[picture discription: 2 cartoon people sitting with their backs to us and with their arm around each other looking at a bright red heart as if looking at the sunset]
So last school year Hillel somehow found someone going to school to become a licensed clinical professional counselor to come once a week for an hr (sometimes we ran into an hr and a half) to do some semi-group therapy as part of the hours she needed to graduate. We called it Dating Mating & Relating. By semi-group therapy I mean that everyone that came were good friends of mine, so it had quite a different dynamic then "traditional" group therapy. I went last year partly due to peer pressure and partly because I really needed the extra day/week of therapy and this was free. I found that I really liked it. I liked the person who was leading it and I liked the conversations we got into. Although I was friends with everyone and we talked about things we already talked about, there was a different dimension to it; it was deeper and I enjoyed the structure of it. The same held true for a bunch of us who all decided we wanted it to continue.
It took WAY to long to get the thing rolling (apparently there were bureaucratic issues or something), but we finally had our first meeting today. Unfortunately many of the "key players" were missing. There was me and only 2 other of the originals, but a freshman showed up. I like him. I see him contributing a lot. In the course of 45mins the conversation went from the most meaningful event/time in your life, to what makes a parent, to something else, to dating. That was good because at the moment it seems as if the freshman and I are in the same place in regards to that subject-- contemplating the same issues.
Freshman brought up something and then looked at me, as I was the only "girl" in the group today. He wanted to know if girls place more importance on looks or personality? Well, first off, all girls are different in their preferences and priorities, so I said I can't speak for the entire female gender. I said I really can't answer because I'm not like other girls. In what way asked a friend of mine? Well, for lack of better words, I said "I'm 'damaged goods'." Now don't go posting comments telling me how good looking I am and how much I have to offer a guy. I know that. I just wasn't sure how to most clearly articulate the point I was trying to make.

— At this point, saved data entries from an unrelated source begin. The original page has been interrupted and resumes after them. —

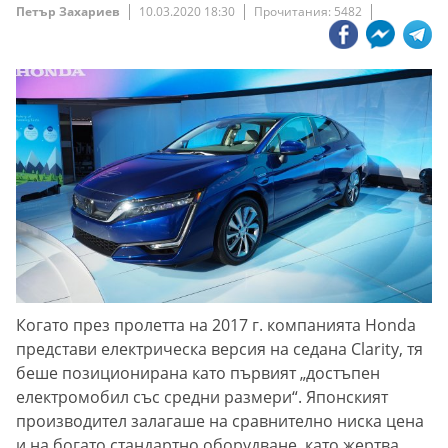
Петър Захариев
10.03.2020 18:30
Прочитания: 5482
Когато през пролетта на 2017 г. компанията Honda
представи електрическа версия на седана Clarity, тя
беше позиционирана като първият „достъпен
електромобил със средни размери“. Японският
производител залагаше на сравнително ниска цена
и на богато стандартно оборудване, като жертва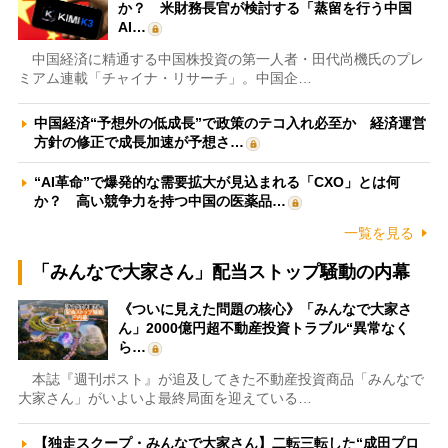
か？ 米財務長官が検討する「蒸留を行う中国
AI…
中国経済に精通する中国株投資の第一人者・田代尚機氏のプレ
ミアム連載「チャイナ・リサーチ」。中国企…
中国経済“予想外の低成長”で政策のテコ入れ必至か 経済運営
方針の修正で成長加速が予想さ…
“AI革命”で爆発的な需要拡大が見込まれる「CXO」とは何
か？ 高い競争力を持つ中国の医薬品…
一覧を見る
「みんなで大家さん」配当ストップ騒動の内幕
《ついに見えた問題の核心》「みんなで大家さ
ん」2000億円超不動産投資トラブル“異常なく
ら…
本誌『週刊ポスト』が追及してきた不動産投資商品「みんなで
大家さん」がいよいよ最終局面を迎えている…
【独走スクープ・みんなで大家さん】二転三転した“成田プロ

My point was that a guy has to be willing to really take the time to get to know me. They need to go slow. I'm far from perfect, if you know what I mean. Being a gimp, I automatically weed out all jerks (a very good thing) just by the simple fact of me being me. Anyway, the whole thing really got me thinking. Who am I, as a person with layers and dimensions up the wazoo, to demand perfection of another human being? I feel as though I don't have that right. I'm quirky and guys have to be willing to except my quirkyness. I, in turn, can't just cast off all quirky guys as ineligible. The thought that went through my mind was, as a person with multiple disabilities, I have to be more open and inclusive whether I'd want to in reality or not. What I'm wondering now is if I'm being overly judgmental and completely unfair. Should we, as people with disabilities, have the same right as any AB to be completely shallow, or are we, by our very nature, automatically mandated to overlook the exterior (and minor mental quirkyness) of potential mates?
I'd like to think that I prefer quirky, dorky guys because of the open and accepting person that I am, and that I would still prefer the nice guy even if I never had a disability. But as Kara said, that's impossible to tell.